#### Directions for this task:
Copy the data below exactly. Any pictures in it should be omitted.

#### Extracted page text data:
---------------

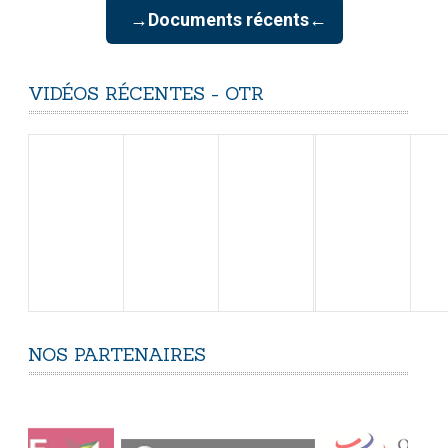
→Documents récents←
VIDÉOS
RÉCENTES
-
OTR
NOS
PARTENAIRES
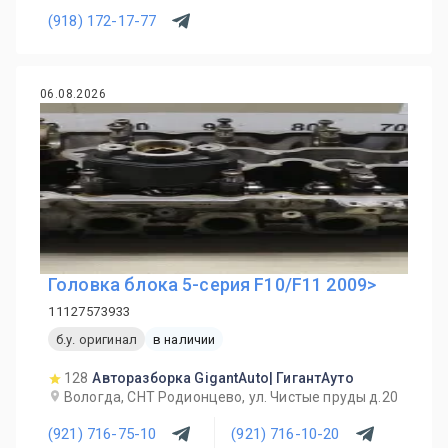
(918) 172-17-77
06.08.2026
Головка блока 5-серия F10/F11 2009>
11127573933
б.у. оригинал
в наличии
128
Авторазборка GigantAuto| ГигантАуто
Вологда, СНТ Родионцево, ул. Чистые пруды д.20
(921) 716-75-10
(921) 716-10-20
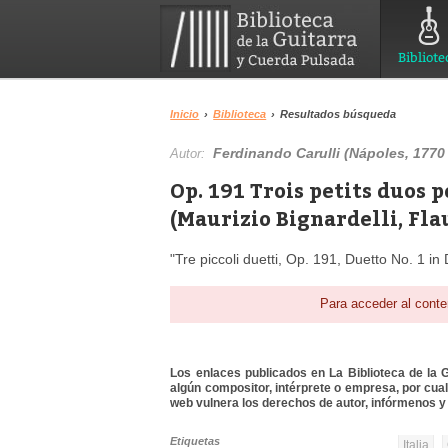
Bibliote
Inicio
›
Biblioteca
›
Resultados búsqueda
Ferdinando Carulli (Nápoles, 1770 
Autor:
Op. 191 Trois petits duos p
(Maurizio Bignardelli, Fla
"Tre piccoli duetti, Op. 191, Duetto No. 1 in 
Para acceder al conte
Los enlaces publicados en La Biblioteca de la Gu
algún compositor, intérprete o empresa, por cua
web vulnera los derechos de autor, infórmenos y 
Etiquetas
Italia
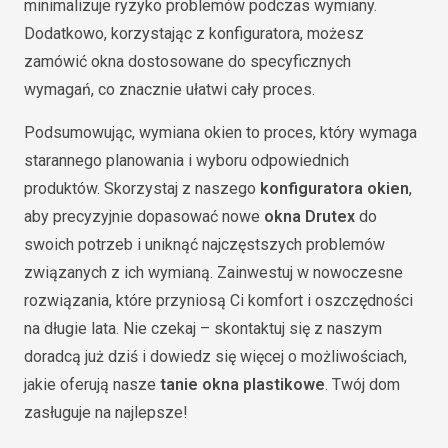
minimalizuje ryzyko problemów podczas wymiany.
Dodatkowo, korzystając z konfiguratora, możesz
zamówić okna dostosowane do specyficznych
wymagań, co znacznie ułatwi cały proces.
Podsumowując, wymiana okien to proces, który wymaga
starannego planowania i wyboru odpowiednich
produktów. Skorzystaj z naszego
konfiguratora okien
,
aby precyzyjnie dopasować nowe
okna Drutex
do
swoich potrzeb i uniknąć najczęstszych problemów
związanych z ich wymianą. Zainwestuj w nowoczesne
rozwiązania, które przyniosą Ci komfort i oszczędności
na długie lata. Nie czekaj – skontaktuj się z naszym
doradcą już dziś i dowiedz się więcej o możliwościach,
jakie oferują nasze
tanie okna plastikowe
. Twój dom
zasługuje na najlepsze!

---------------

#### Reply to the exercise:
→Documents récents←
VIDÉOS
RÉCENTES
-
OTR
NOS
PARTENAIRES
(918) 172-17-77
06.08.2026
Головка блока 5-серия F10/F11 2009>
11127573933
б.у. оригинал
в наличии
128
Авторазборка GigantAuto| ГигантАуто
Вологда, СНТ Родионцево, ул. Чистые пруды д.20
(921) 716-75-10
(921) 716-10-20
Bibliote
Inicio
›
Biblioteca
›
Resultados búsqueda
Ferdinando Carulli (Nápoles, 1770 
Autor:
Op. 191 Trois petits duos p
(Maurizio Bignardelli, Fla
"Tre piccoli duetti, Op. 191, Duetto No. 1 in 
Para acceder al conte
Los enlaces publicados en La Biblioteca de la Gu
algún compositor, intérprete o empresa, por cua
web vulnera los derechos de autor, infórmenos y 
Etiquetas
Italia
minimalizuje ryzyko problemów podczas wymiany.
Dodatkowo, korzystając z konfiguratora, możesz
zamówić okna dostosowane do specyficznych
wymagań, co znacznie ułatwi cały proces.
Podsumowując, wymiana okien to proces, który wymaga
starannego planowania i wyboru odpowiednich
produktów. Skorzystaj z naszego
konfiguratora okien
,
aby precyzyjnie dopasować nowe
okna Drutex
do
swoich potrzeb i uniknąć najczęstszych problemów
związanych z ich wymianą. Zainwestuj w nowoczesne
rozwiązania, które przyniosą Ci komfort i oszczędności
na długie lata. Nie czekaj – skontaktuj się z naszym
doradcą już dziś i dowiedz się więcej o możliwościach,
jakie oferują nasze
tanie okna plastikowe
. Twój dom
zasługuje na najlepsze!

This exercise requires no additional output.